EXERCISE REQUIREMENTS: Every record is to be copied unchanged, except that its pictures are removed.

━━━ ENTRIES PROVIDED ━━━

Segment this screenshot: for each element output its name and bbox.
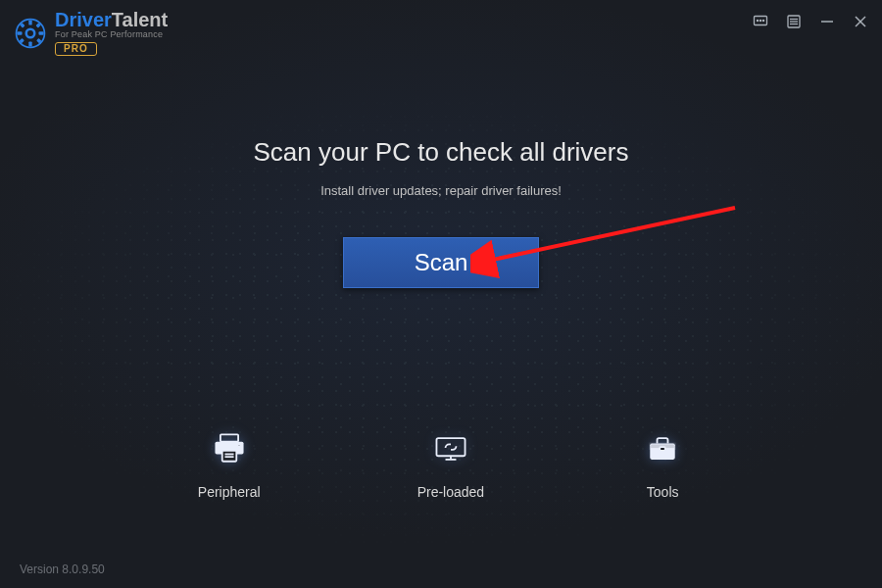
app-title-part2: Talent bbox=[112, 9, 168, 30]
svg-rect-34 bbox=[660, 447, 664, 451]
edition-badge: PRO bbox=[55, 42, 97, 56]
version-label: Version 8.0.9.50 bbox=[20, 563, 105, 576]
window-controls bbox=[753, 10, 868, 29]
scan-button[interactable]: Scan bbox=[343, 237, 539, 288]
svg-rect-4 bbox=[17, 31, 22, 34]
subhead-text: Install driver updates; repair driver fa… bbox=[320, 183, 562, 198]
app-logo: DriverTalent For Peak PC Performance PRO bbox=[14, 10, 168, 56]
svg-rect-2 bbox=[28, 20, 31, 24]
svg-rect-23 bbox=[220, 434, 238, 441]
svg-point-12 bbox=[760, 20, 760, 21]
bottom-tools-row: Peripheral Pre-loaded bbox=[0, 427, 882, 500]
menu-icon[interactable] bbox=[786, 14, 802, 29]
logo-text-block: DriverTalent For Peak PC Performance PRO bbox=[55, 10, 168, 56]
monitor-link-icon bbox=[429, 427, 472, 470]
title-bar: DriverTalent For Peak PC Performance PRO bbox=[0, 0, 882, 59]
tool-preloaded-label: Pre-loaded bbox=[417, 484, 485, 500]
minimize-icon[interactable] bbox=[819, 14, 835, 29]
close-icon[interactable] bbox=[853, 14, 868, 29]
tool-tools-label: Tools bbox=[647, 484, 679, 500]
svg-rect-25 bbox=[221, 451, 236, 462]
svg-point-13 bbox=[762, 20, 763, 21]
feedback-icon[interactable] bbox=[753, 14, 768, 29]
app-title-part1: Driver bbox=[55, 9, 112, 30]
app-tagline: For Peak PC Performance bbox=[55, 30, 168, 39]
svg-rect-29 bbox=[436, 438, 465, 456]
tool-peripheral-label: Peripheral bbox=[198, 484, 261, 500]
toolbox-icon bbox=[641, 427, 684, 470]
svg-rect-5 bbox=[39, 31, 44, 34]
tool-preloaded[interactable]: Pre-loaded bbox=[417, 427, 485, 500]
svg-point-1 bbox=[26, 28, 35, 37]
app-window: DriverTalent For Peak PC Performance PRO bbox=[0, 0, 882, 588]
headline-text: Scan your PC to check all drivers bbox=[254, 137, 629, 168]
svg-point-26 bbox=[237, 444, 240, 447]
svg-point-11 bbox=[757, 20, 758, 21]
main-content: Scan your PC to check all drivers Instal… bbox=[0, 137, 882, 288]
gear-logo-icon bbox=[14, 17, 47, 50]
tool-tools[interactable]: Tools bbox=[641, 427, 684, 500]
app-title: DriverTalent bbox=[55, 10, 168, 29]
printer-icon bbox=[208, 427, 251, 470]
tool-peripheral[interactable]: Peripheral bbox=[198, 427, 261, 500]
svg-rect-3 bbox=[28, 41, 31, 46]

━━━

RESULT:
Segment this screenshot: for each element output its name and bbox.
app-title-part2: Talent bbox=[112, 9, 168, 30]
svg-rect-34 bbox=[660, 447, 664, 451]
edition-badge: PRO bbox=[55, 42, 97, 56]
version-label: Version 8.0.9.50 bbox=[20, 563, 105, 576]
window-controls bbox=[753, 10, 868, 29]
scan-button[interactable]: Scan bbox=[343, 237, 539, 288]
svg-rect-4 bbox=[17, 31, 22, 34]
subhead-text: Install driver updates; repair driver fa… bbox=[320, 183, 562, 198]
app-logo: DriverTalent For Peak PC Performance PRO bbox=[14, 10, 168, 56]
svg-rect-2 bbox=[28, 20, 31, 24]
svg-rect-23 bbox=[220, 434, 238, 441]
svg-point-12 bbox=[760, 20, 760, 21]
bottom-tools-row: Peripheral Pre-loaded bbox=[0, 427, 882, 500]
menu-icon[interactable] bbox=[786, 14, 802, 29]
logo-text-block: DriverTalent For Peak PC Performance PRO bbox=[55, 10, 168, 56]
monitor-link-icon bbox=[429, 427, 472, 470]
title-bar: DriverTalent For Peak PC Performance PRO bbox=[0, 0, 882, 59]
tool-preloaded-label: Pre-loaded bbox=[417, 484, 485, 500]
minimize-icon[interactable] bbox=[819, 14, 835, 29]
close-icon[interactable] bbox=[853, 14, 868, 29]
tool-tools-label: Tools bbox=[647, 484, 679, 500]
svg-rect-25 bbox=[221, 451, 236, 462]
svg-point-13 bbox=[762, 20, 763, 21]
feedback-icon[interactable] bbox=[753, 14, 768, 29]
app-title-part1: Driver bbox=[55, 9, 112, 30]
app-tagline: For Peak PC Performance bbox=[55, 30, 168, 39]
svg-rect-29 bbox=[436, 438, 465, 456]
tool-peripheral-label: Peripheral bbox=[198, 484, 261, 500]
toolbox-icon bbox=[641, 427, 684, 470]
svg-rect-5 bbox=[39, 31, 44, 34]
tool-preloaded[interactable]: Pre-loaded bbox=[417, 427, 485, 500]
svg-point-1 bbox=[26, 28, 35, 37]
app-window: DriverTalent For Peak PC Performance PRO bbox=[0, 0, 882, 588]
headline-text: Scan your PC to check all drivers bbox=[254, 137, 629, 168]
svg-point-26 bbox=[237, 444, 240, 447]
svg-point-11 bbox=[757, 20, 758, 21]
main-content: Scan your PC to check all drivers Instal… bbox=[0, 137, 882, 288]
gear-logo-icon bbox=[14, 17, 47, 50]
tool-tools[interactable]: Tools bbox=[641, 427, 684, 500]
app-title: DriverTalent bbox=[55, 10, 168, 29]
printer-icon bbox=[208, 427, 251, 470]
tool-peripheral[interactable]: Peripheral bbox=[198, 427, 261, 500]
svg-rect-3 bbox=[28, 41, 31, 46]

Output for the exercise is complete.